I pointed out that most Germans and I am not talking about the older generation here still refuse to believe what their fathers and grandfathers did and what they allowed to happen between 1933 and 1945. I used examples to illustrate the collective and individual attempts which have been made to escape this dark past. The reaction I received was frequently doubt, incomprehension, sometimes even protest. Not everyone was a Nazi, they said, not everyone committed crimes, and the Germans were not the only ones who had committed atrocities. To me, this stank of justification, the repression of guilt.
One thing is certain: on Day One after Hitler, many people in Germany were filled with shame and grief over what had happened in the preceding years. However, it is a sad fact that there were far more who, hardly had the nightmare ended, were already repressing what they had seen and experienced instead of accepting it into their consciousness as their own history. An entire people was trying to escape its past. That was then and now?
Is the post-war generation, the generation to which I belong and which, to put it in the words of former German chancellor Helmut Kohl, enjoyed the mercy of late birth, now eager to draw a line under a dark but not too distant past? Is this politically and morally innocent generation now finally released from its obligation to face the Hitler regime and its inheritance? Or: does the responsibility of the members of this generation not begin with the question of where they stand with regard to the guilt of their grandparents and parents? With the question of whether they want to remember?

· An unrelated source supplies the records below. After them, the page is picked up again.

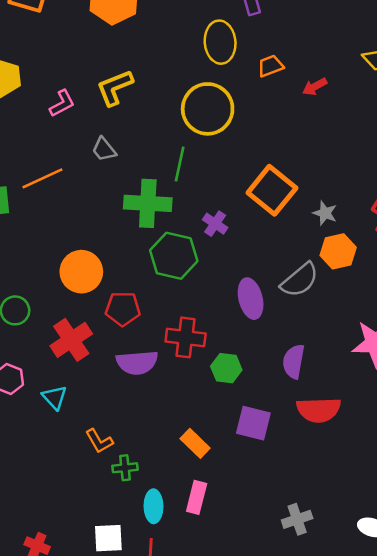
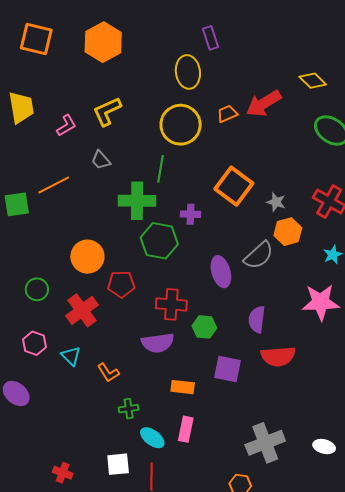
orange trapezoid: (270, 66) -> (227, 114), moved
red arrow: (315, 87) -> (264, 103), size x1.8
purple cross: (215, 224) -> (190, 214), turned -30
purple semicircle: (137, 363) -> (158, 343), moved
orange L-shape: (99, 441) -> (108, 373), moved
orange rectangle: (195, 443) -> (183, 387), turned -35
cyan ellipse: (154, 506) -> (152, 438), turned -50
gray cross: (297, 519) -> (265, 443), size x1.6

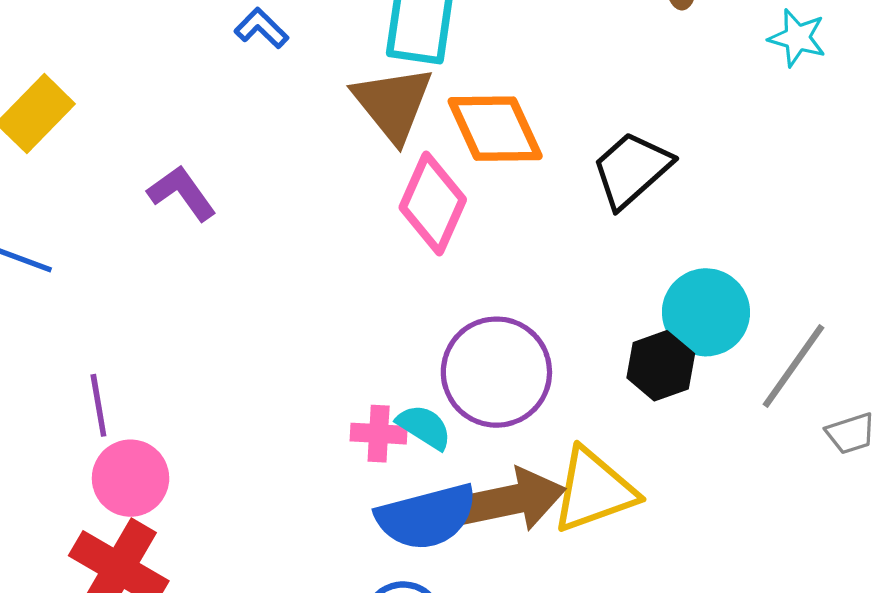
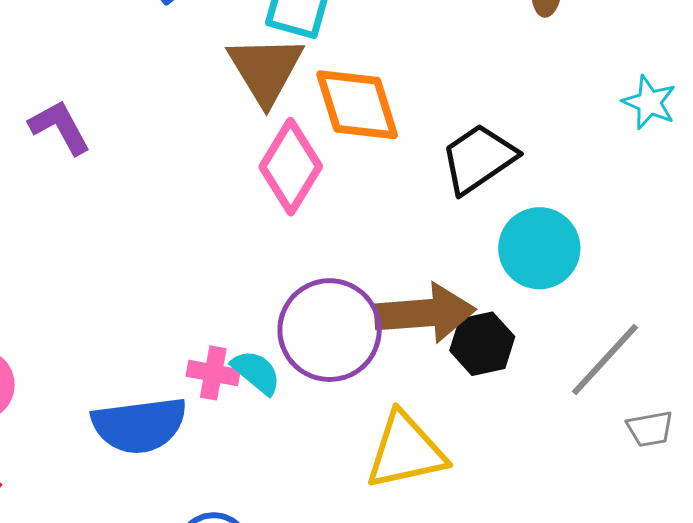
cyan star: (797, 38) -> (649, 102), moved
cyan circle: (706, 312) -> (539, 248), moved
brown arrow: (512, 500) -> (425, 313), moved
blue semicircle: (427, 517) -> (139, 425), moved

This book is about guilt and atonement, failure and cowardice. It is about courage, uprightness and resistance. It is a book about perpetrators and victims, repression and denial and about remembering.
The main subject of this book is one particularly monstrous Nazi institution, one which could not have existed without the willing support and active compliance of legal professionals the Volksgerichtshof (Peoples Court). It has received extensive historical, political, legal and journalistic coverage as has the legal system in the Third Reich in general. Interested readers can trace the fatal course of jurisprudence in Hitlers Germany from its euphoric beginnings to its destructive end. Yet, despite the many works written by historians about the creation, structure, function and everyday workings of the Volksgerichtshof, there is very little literature on the life and work of Roland Freisler. It is with his name that the cruellest era of this tribune of terror is associated.